The Korean government is mulling to restrict banks from selling high-risk products after many Koreans – mostly seniors – were burnt from placing money in exotic derivatives upon urging from bankers.
The country’s top financial policy-making Financial Services Commission (FSC) on Friday told a National Assembly committee that it is reviewing a plan to restrict sales of high-risk financial products at primary lending banks to toughen protection for financial consumers.
It vowed to take strong punitive actions against those found guilty in ongoing probe on the heavy losses in derivatives connected to overseas securities.
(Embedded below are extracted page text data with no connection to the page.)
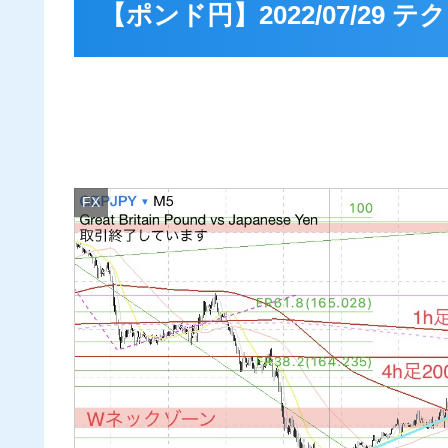
【ポンド円】2022/07/29
FX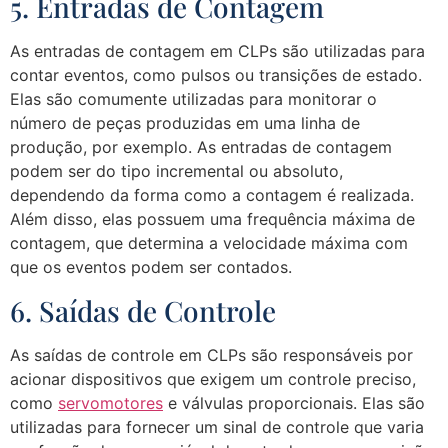
5. Entradas de Contagem
As entradas de contagem em CLPs são utilizadas para
contar eventos, como pulsos ou transições de estado.
Elas são comumente utilizadas para monitorar o
número de peças produzidas em uma linha de
produção, por exemplo. As entradas de contagem
podem ser do tipo incremental ou absoluto,
dependendo da forma como a contagem é realizada.
Além disso, elas possuem uma frequência máxima de
contagem, que determina a velocidade máxima com
que os eventos podem ser contados.
6. Saídas de Controle
As saídas de controle em CLPs são responsáveis por
acionar dispositivos que exigem um controle preciso,
como
servomotores
e válvulas proporcionais. Elas são
utilizadas para fornecer um sinal de controle que varia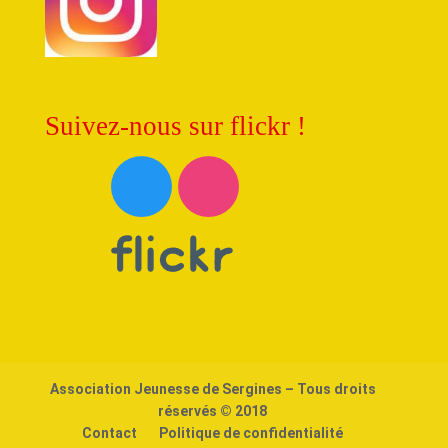
Suivez-nous sur flickr !
Association Jeunesse de Sergines – Tous droits
réservés © 2018
Contact
Politique de confidentialité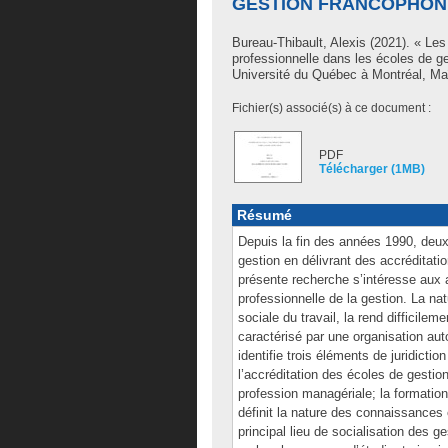
GESTION FRANCOPHON
Bureau-Thibault, Alexis
(2021). « Les 
professionnelle dans les écoles de 
Université du Québec à Montréal, Maî
Fichier(s) associé(s) à ce document :
PDF
Télécharger (1MB)
Résumé
Depuis la fin des années 1990, deux 
gestion en délivrant des accréditat
présente recherche s’intéresse aux ac
professionnelle de la gestion. La nat
sociale du travail, la rend difficile
caractérisé par une organisation a
identifie trois éléments de juridicti
l’accréditation des écoles de gestion 
profession managériale; la formation
définit la nature des connaissances 
principal lieu de socialisation des 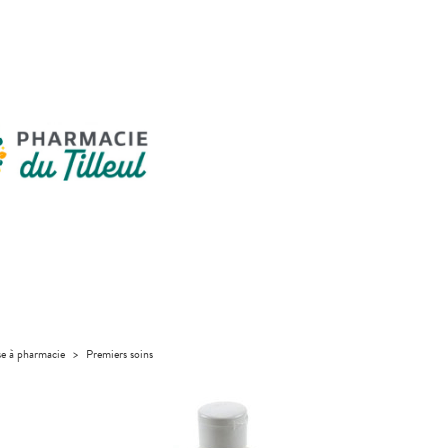
se à pharmacie
>
Premiers soins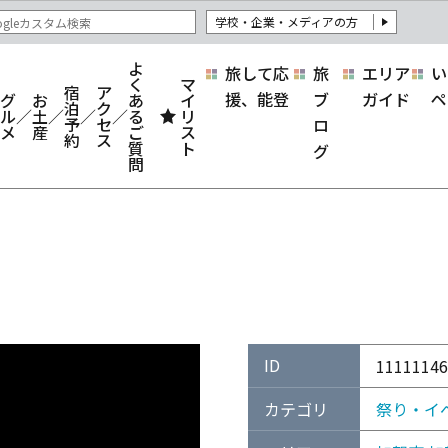
学校・企業・メディアの方
よ
旅して応
旅
エリア
い
く
マ
宿
ア
援、能登
ブ
ガイド
ペ
グ
お
あ
イ
泊
ク
ル
土
る
リ
予
セ
ロ
メ
産
ご
ス
約
ス
質
ト
グ
問
ID
11111146
カテゴリ
祭り・イ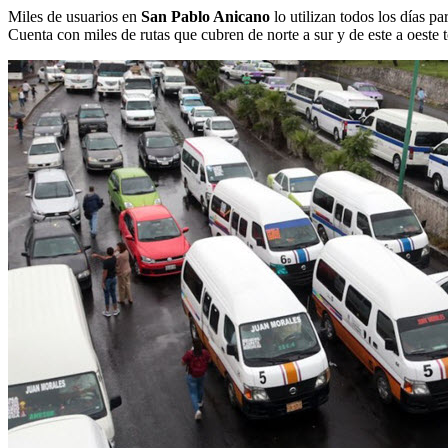
Miles de usuarios en
San Pablo Anicano
lo utilizan todos los días pa
Cuenta con miles de rutas que cubren de norte a sur y de este a oeste t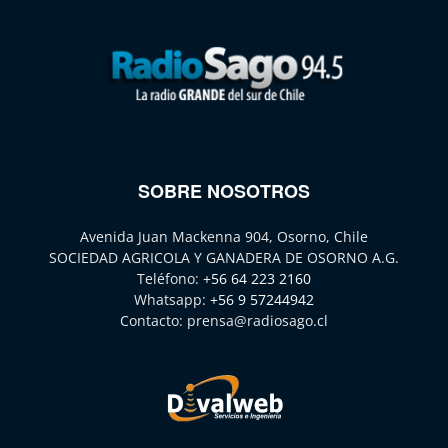
SOBRE NOSOTROS
Avenida Juan Mackenna 904, Osorno, Chile
SOCIEDAD AGRICOLA Y GANADERA DE OSORNO A.G.
Teléfono:
+56 64 223 2160
Whatsapp:
+56 9 57244942
Contacto:
prensa@radiosago.cl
Regulatory body, Financial Supervisory Service (FSS), has been examining disputes brought by retail investors facing massive losses from their investments linked to the German government bond 10-year government bond yield. So far, nearly 80 percent of those derivatives-backed funds, which was mainly sold by Woori Bank and KEB Hana Bank, already incurred losses.
[Photo by Lee Seung-hwan]
Retail investors purchased 732.6 billion won ($613 million) worth of the problematic funds tied to the German 10-year government bond yield, or 89.1 percent of all sold, and institutions the rest.
The FSS has ordered financial institutions to remunerate if they had not given a full explanation about the risks to the financial instruments. As of Sept 25, a total of 179 applications have been filed for a settlement of disputes related to the high-risk products.
Currently, the FSS is having a comprehensive examination of the case, which includes reviewing the sale process from product designing to sales as well as the internal monitoring system at financial institutions.
The financial authorities plan to release the measures for improving the related financial system by the end of this month after consultation with outside experts.